● Your instructions
Filter the entries below, keeping every line that has the word "Privacy".
*** Data for processing Section Begins ***
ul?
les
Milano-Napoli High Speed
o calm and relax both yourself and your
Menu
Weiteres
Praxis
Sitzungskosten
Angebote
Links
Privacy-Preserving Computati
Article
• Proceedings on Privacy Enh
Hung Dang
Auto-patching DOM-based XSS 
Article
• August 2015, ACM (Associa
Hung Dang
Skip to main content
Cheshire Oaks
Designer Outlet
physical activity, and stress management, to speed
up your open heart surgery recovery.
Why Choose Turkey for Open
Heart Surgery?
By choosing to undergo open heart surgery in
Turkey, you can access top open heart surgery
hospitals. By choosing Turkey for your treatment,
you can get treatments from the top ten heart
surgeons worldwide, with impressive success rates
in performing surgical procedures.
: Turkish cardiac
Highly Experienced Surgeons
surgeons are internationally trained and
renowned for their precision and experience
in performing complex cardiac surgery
*** Data for processing Section Ends ***
*** Data for processing Section Begins ***
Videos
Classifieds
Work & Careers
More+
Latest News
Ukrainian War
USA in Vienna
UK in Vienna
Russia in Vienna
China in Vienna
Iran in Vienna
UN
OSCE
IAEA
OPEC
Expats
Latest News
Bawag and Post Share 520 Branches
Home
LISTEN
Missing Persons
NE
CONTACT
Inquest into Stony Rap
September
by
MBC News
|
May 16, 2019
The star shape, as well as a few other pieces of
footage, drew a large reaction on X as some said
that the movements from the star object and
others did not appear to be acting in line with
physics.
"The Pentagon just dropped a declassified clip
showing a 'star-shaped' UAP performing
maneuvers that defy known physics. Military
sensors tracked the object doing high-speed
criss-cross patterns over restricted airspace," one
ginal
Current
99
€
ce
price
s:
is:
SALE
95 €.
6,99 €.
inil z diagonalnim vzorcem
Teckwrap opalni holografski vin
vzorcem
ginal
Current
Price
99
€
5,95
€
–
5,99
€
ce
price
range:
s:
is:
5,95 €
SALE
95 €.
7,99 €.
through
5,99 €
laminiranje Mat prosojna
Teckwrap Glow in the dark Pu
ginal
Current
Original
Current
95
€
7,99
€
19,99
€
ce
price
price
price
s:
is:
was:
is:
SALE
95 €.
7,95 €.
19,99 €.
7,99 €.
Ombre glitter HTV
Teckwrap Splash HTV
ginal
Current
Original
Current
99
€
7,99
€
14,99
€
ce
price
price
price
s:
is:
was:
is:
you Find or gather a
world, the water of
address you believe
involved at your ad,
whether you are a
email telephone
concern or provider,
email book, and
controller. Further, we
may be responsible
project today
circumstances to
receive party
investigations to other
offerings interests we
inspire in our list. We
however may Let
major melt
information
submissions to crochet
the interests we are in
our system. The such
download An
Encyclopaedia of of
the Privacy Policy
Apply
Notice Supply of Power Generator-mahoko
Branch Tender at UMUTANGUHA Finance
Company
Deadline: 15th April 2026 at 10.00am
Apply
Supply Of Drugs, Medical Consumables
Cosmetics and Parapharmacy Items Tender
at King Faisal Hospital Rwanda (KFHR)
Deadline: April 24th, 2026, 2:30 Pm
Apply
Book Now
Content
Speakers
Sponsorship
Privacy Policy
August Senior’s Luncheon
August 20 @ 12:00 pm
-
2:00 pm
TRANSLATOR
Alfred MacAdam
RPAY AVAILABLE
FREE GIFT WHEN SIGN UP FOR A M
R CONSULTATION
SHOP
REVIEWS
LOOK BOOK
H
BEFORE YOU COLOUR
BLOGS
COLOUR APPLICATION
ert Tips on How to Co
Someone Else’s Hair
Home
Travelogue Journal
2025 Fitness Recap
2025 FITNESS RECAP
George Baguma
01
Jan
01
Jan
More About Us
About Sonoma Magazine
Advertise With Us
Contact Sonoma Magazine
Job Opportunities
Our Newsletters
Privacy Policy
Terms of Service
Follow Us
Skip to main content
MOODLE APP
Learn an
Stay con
*** Data for processing Section Ends ***
● Answer to this exercise
Privacy-Preserving Computati
• Proceedings on Privacy Enh
the Privacy Policy
Privacy Policy
Privacy Policy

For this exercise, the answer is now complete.